Task instructions: Copy the records word for word. Pictures do not go in.

Records for this exercise Start Marker

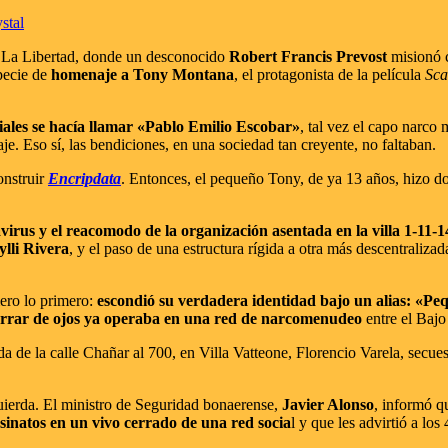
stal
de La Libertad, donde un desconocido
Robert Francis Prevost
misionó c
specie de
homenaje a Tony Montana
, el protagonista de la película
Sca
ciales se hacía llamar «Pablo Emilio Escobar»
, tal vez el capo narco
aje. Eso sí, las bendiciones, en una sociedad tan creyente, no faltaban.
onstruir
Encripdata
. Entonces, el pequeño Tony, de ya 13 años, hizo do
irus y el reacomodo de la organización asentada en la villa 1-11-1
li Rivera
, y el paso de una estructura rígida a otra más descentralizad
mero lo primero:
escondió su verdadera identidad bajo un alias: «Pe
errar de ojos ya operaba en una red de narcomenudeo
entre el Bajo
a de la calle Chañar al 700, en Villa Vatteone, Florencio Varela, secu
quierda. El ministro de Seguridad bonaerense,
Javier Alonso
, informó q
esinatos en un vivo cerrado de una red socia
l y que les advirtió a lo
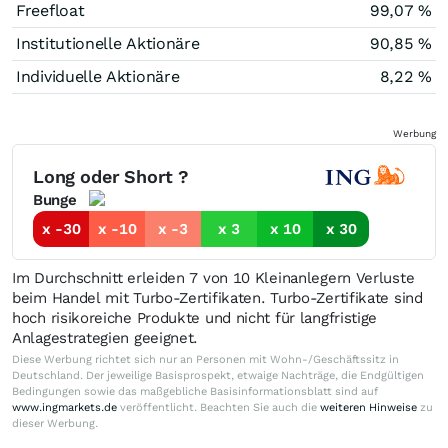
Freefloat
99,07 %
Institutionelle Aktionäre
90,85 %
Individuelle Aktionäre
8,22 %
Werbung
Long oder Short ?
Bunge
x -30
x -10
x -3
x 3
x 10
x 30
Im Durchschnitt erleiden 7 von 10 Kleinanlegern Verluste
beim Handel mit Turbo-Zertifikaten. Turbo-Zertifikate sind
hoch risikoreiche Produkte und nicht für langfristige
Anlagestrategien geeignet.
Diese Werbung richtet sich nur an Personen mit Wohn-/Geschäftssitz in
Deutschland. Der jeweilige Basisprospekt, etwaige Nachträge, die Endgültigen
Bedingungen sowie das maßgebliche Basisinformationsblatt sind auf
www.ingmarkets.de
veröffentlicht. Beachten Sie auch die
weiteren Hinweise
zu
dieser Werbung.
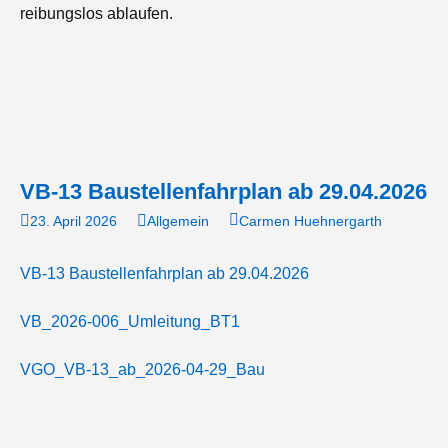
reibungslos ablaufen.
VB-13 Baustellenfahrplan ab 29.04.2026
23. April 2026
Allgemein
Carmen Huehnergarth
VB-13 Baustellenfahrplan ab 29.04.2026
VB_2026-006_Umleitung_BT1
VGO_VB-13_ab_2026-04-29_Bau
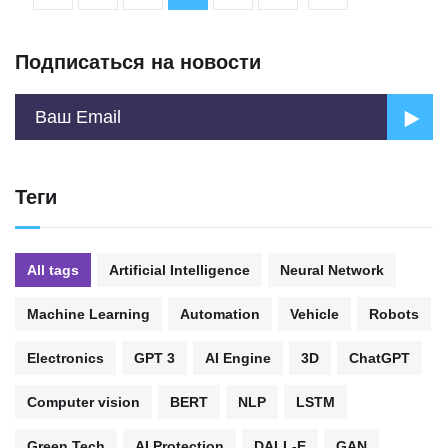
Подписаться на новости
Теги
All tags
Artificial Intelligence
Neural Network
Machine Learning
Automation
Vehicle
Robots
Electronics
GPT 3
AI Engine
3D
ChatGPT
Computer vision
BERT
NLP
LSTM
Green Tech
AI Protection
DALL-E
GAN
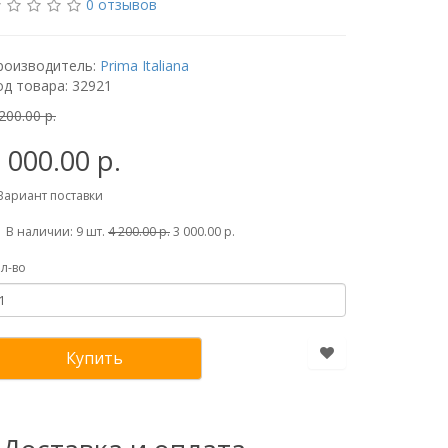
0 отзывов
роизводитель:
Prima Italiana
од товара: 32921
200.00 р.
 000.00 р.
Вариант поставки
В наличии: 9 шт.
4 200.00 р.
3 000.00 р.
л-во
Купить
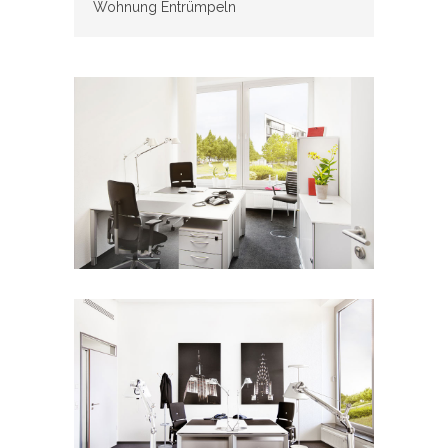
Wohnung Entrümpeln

Records for this exercise End Marker

Your response:
stal
de La Libertad, donde un desconocido
Robert Francis Prevost
misionó c
specie de
homenaje a Tony Montana
, el protagonista de la película
Sca
ciales se hacía llamar «Pablo Emilio Escobar»
, tal vez el capo narco
aje. Eso sí, las bendiciones, en una sociedad tan creyente, no faltaban.
onstruir
Encripdata
. Entonces, el pequeño Tony, de ya 13 años, hizo do
irus y el reacomodo de la organización asentada en la villa 1-11-1
li Rivera
, y el paso de una estructura rígida a otra más descentralizad
mero lo primero:
escondió su verdadera identidad bajo un alias: «Pe
errar de ojos ya operaba en una red de narcomenudeo
entre el Bajo
a de la calle Chañar al 700, en Villa Vatteone, Florencio Varela, secu
quierda. El ministro de Seguridad bonaerense,
Javier Alonso
, informó q
esinatos en un vivo cerrado de una red socia
l y que les advirtió a lo
Freefloat
99,07 %
Institutionelle Aktionäre
90,85 %
Individuelle Aktionäre
8,22 %
Werbung
Long oder Short ?
Bunge
x -30
x -10
x -3
x 3
x 10
x 30
Im Durchschnitt erleiden 7 von 10 Kleinanlegern Verluste
beim Handel mit Turbo-Zertifikaten. Turbo-Zertifikate sind
hoch risikoreiche Produkte und nicht für langfristige
Anlagestrategien geeignet.
Diese Werbung richtet sich nur an Personen mit Wohn-/Geschäftssitz in
Deutschland. Der jeweilige Basisprospekt, etwaige Nachträge, die Endgültigen
Bedingungen sowie das maßgebliche Basisinformationsblatt sind auf
www.ingmarkets.de
veröffentlicht. Beachten Sie auch die
weiteren Hinweise
zu
dieser Werbung.
reibungslos ablaufen.
VB-13 Baustellenfahrplan ab 29.04.2026
23. April 2026
Allgemein
Carmen Huehnergarth
VB-13 Baustellenfahrplan ab 29.04.2026
VB_2026-006_Umleitung_BT1
VGO_VB-13_ab_2026-04-29_Bau
Подписаться на новости
Теги
All tags
Artificial Intelligence
Neural Network
Machine Learning
Automation
Vehicle
Robots
Electronics
GPT 3
AI Engine
3D
ChatGPT
Computer vision
BERT
NLP
LSTM
Green Tech
AI Protection
DALL-E
GAN
0 отзывов
роизводитель:
Prima Italiana
од товара: 32921
200.00 р.
 000.00 р.
Вариант поставки
В наличии: 9 шт.
4 200.00 р.
3 000.00 р.
л-во
Купить
Wohnung Entrümpeln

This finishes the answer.